> **TASK GOAL**:
Find the lines below holding the word "target" and copy each of them.
•••••
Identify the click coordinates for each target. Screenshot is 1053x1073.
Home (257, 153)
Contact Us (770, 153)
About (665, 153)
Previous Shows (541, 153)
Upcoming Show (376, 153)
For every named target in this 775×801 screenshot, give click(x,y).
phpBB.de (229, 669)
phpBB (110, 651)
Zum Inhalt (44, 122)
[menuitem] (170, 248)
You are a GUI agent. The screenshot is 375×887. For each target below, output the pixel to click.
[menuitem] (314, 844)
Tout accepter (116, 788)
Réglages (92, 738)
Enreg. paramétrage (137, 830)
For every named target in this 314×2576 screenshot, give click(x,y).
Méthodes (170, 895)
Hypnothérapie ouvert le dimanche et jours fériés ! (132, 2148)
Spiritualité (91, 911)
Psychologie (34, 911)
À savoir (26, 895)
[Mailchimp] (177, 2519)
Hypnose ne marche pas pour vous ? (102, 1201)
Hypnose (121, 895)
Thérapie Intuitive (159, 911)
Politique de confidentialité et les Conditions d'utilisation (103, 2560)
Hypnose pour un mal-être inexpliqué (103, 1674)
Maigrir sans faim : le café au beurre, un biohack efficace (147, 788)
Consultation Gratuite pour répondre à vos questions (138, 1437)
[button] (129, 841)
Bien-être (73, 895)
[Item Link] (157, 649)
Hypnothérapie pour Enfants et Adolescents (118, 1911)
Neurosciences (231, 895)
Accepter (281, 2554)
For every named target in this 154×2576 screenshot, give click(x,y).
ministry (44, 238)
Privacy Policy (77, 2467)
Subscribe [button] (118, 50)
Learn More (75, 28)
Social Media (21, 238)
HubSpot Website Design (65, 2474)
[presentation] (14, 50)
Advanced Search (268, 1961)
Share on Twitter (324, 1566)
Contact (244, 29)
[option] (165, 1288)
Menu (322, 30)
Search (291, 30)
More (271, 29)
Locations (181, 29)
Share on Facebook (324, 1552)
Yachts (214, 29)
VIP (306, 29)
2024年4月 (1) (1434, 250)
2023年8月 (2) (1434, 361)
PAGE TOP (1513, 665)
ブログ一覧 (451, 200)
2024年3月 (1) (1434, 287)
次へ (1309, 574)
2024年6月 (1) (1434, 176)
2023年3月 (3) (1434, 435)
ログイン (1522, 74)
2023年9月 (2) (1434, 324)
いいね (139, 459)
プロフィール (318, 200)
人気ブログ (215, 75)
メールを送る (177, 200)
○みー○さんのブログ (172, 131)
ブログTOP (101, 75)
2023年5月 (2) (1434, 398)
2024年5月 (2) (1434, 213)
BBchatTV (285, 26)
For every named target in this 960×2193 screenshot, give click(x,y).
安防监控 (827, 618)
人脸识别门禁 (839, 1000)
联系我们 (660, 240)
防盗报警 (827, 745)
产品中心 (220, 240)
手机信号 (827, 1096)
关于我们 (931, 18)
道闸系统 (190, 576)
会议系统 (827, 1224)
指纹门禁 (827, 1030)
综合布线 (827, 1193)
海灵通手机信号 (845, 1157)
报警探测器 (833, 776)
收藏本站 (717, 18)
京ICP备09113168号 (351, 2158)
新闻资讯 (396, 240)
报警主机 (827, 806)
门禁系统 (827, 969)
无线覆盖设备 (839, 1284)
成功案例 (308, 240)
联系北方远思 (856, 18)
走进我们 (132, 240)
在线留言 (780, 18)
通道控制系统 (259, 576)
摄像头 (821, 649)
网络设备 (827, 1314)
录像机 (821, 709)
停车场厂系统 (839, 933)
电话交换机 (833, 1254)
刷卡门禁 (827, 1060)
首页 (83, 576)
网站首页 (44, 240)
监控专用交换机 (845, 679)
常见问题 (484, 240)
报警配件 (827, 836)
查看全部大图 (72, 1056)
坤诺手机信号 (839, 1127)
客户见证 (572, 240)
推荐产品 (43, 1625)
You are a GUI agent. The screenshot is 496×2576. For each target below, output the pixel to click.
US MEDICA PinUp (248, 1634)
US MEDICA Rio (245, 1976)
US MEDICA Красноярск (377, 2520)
•••••
> **EXERCISE OUTPUT**:
Identify the click coordinates for each target. Screenshot is 1053x1073.
For every named target in this 775×801 screenshot, give click(x,y).
You are a GUI agent. The screenshot is 375×887. For each target below, output the pixel to click.
For every named target in this 314×2576 screenshot, give click(x,y).
For every named target in this 154×2576 screenshot, give click(x,y).
For every named target in this 960×2193 screenshot, give click(x,y).
You are a GUI agent. The screenshot is 496×2576. For each target below, output the pixel to click.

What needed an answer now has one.